◆ To do
Search the records below for the word "einen", then return every line where it appears.

(Extracted page text data)
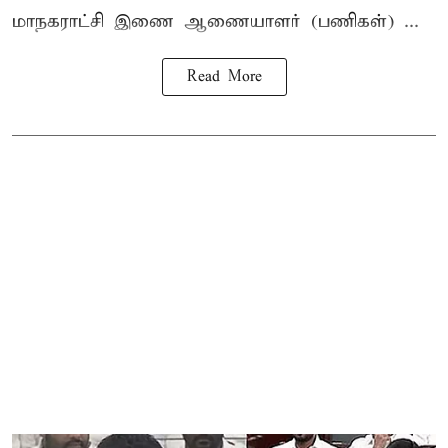
மாநகராட்சி இணை ஆணையாளர் (பணிகள்) ...
Read More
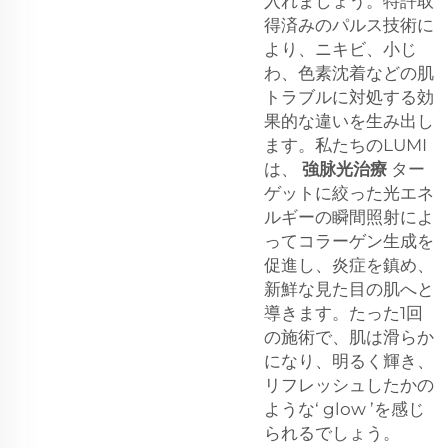
入れましょう。特許取
得済みのパルス技術に
より、ニキビ、小じ
わ、色素沈着などの肌
トラブルに対処する効
果的な違いを生み出し
ます。私たちのLUMI
は、
強脉光治療
ター
ゲットに絞った光エネ
ルギーの瞬間照射によ
ってコラーゲン生成を
促進し、炎症を鎮め、
新鮮な見た目の肌へと
導きます。たった1回
の施術で、肌は滑らか
になり、明るく輝き、
リフレッシュしたかの
ような‘ glow ’を感じ
られるでしょう。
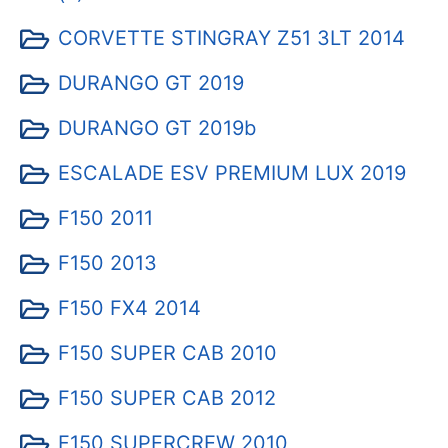
CORVETTE STINGRAY Z51 3LT 2014
DURANGO GT 2019
DURANGO GT 2019b
ESCALADE ESV PREMIUM LUX 2019
F150 2011
F150 2013
F150 FX4 2014
F150 SUPER CAB 2010
F150 SUPER CAB 2012
F150 SUPERCREW 2010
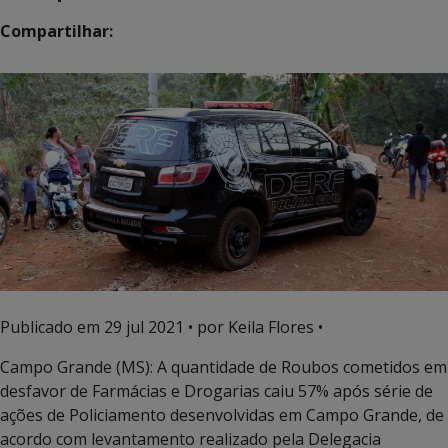
Compartilhar:
Publicado em
29 jul 2021
• por Keila Flores •
Campo Grande (MS): A quantidade de Roubos cometidos em
desfavor de Farmácias e Drogarias caiu 57% após série de
ações de Policiamento desenvolvidas em Campo Grande, de
acordo com levantamento realizado pela Delegacia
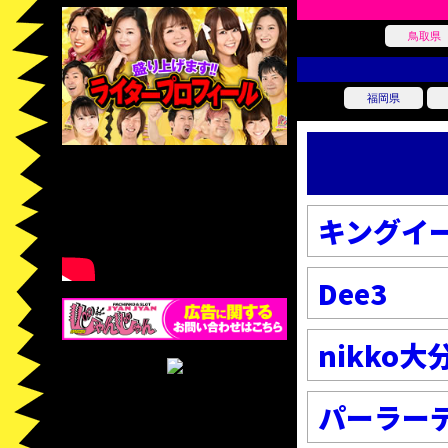
鳥取県
福岡県
キングイ
Dee3
nikko
パーラー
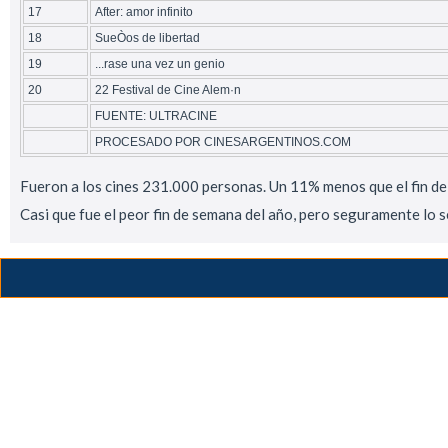
17
After: amor infinito
18
SueÒos de libertad
19
...rase una vez un genio
20
22 Festival de Cine Alem·n
FUENTE: ULTRACINE
PROCESADO POR CINESARGENTINOS.COM
Fueron a los cines 231.000 personas. Un 11% menos que el fin de
Casi que fue el peor fin de semana del año, pero seguramente lo 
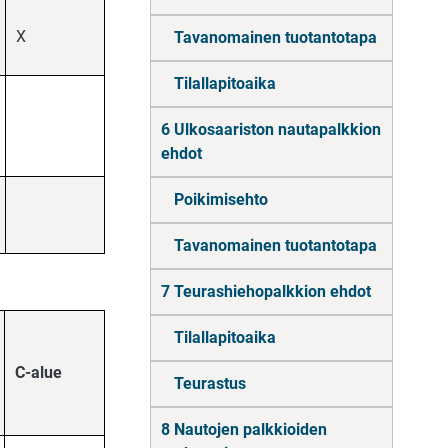
X
Tavanomainen tuotantotapa
Tilallapitoaika
6 Ulkosaariston nautapalkkion
ehdot
Poikimisehto
Tavanomainen tuotantotapa
7 Teurashiehopalkkion ehdot
Tilallapitoaika
C-alue
Teurastus
8 Nautojen palkkioiden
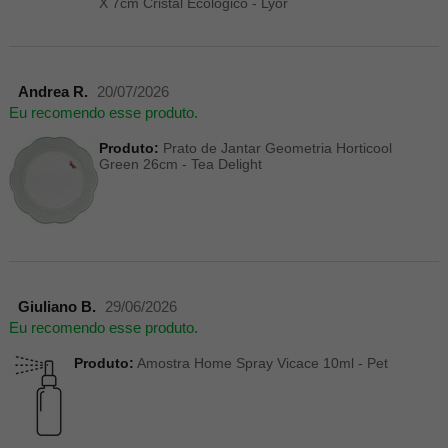
X 7cm Cristal Ecológico - Lyor
Andrea R.
20/07/2026
Eu recomendo esse produto.
Produto:
Prato de Jantar Geometria Horticool
Green 26cm - Tea Delight
Giuliano B.
29/06/2026
Eu recomendo esse produto.
Produto:
Amostra Home Spray Vicace 10ml - Pet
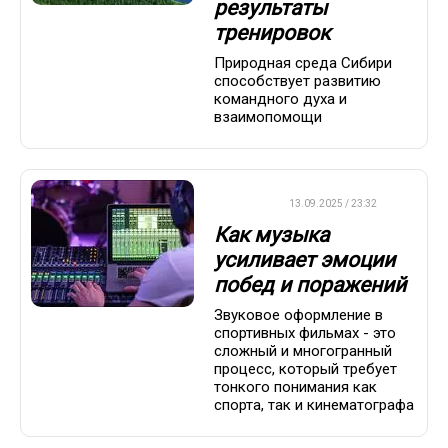
результаты
тренировок
Природная среда Сибири
способствует развитию
командного духа и
взаимопомощи
ДРУГОЕ
13.09.2025 / 23:32
Как музыка
усиливает эмоции
побед и поражений
Звуковое оформление в
спортивных фильмах - это
сложный и многогранный
процесс, который требует
тонкого понимания как
спорта, так и кинематографа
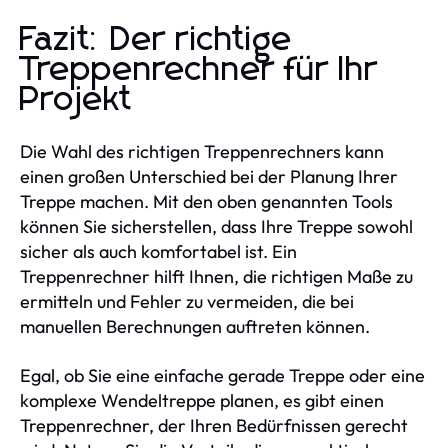
Fazit: Der richtige
Treppenrechner für Ihr
Projekt
Die Wahl des richtigen Treppenrechners kann
einen großen Unterschied bei der Planung Ihrer
Treppe machen. Mit den oben genannten Tools
können Sie sicherstellen, dass Ihre Treppe sowohl
sicher als auch komfortabel ist. Ein
Treppenrechner hilft Ihnen, die richtigen Maße zu
ermitteln und Fehler zu vermeiden, die bei
manuellen Berechnungen auftreten können.
Egal, ob Sie eine einfache gerade Treppe oder eine
komplexe Wendeltreppe planen, es gibt einen
Treppenrechner, der Ihren Bedürfnissen gerecht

◆ Finished task
einen großen Unterschied bei der Planung Ihrer
komplexe Wendeltreppe planen, es gibt einen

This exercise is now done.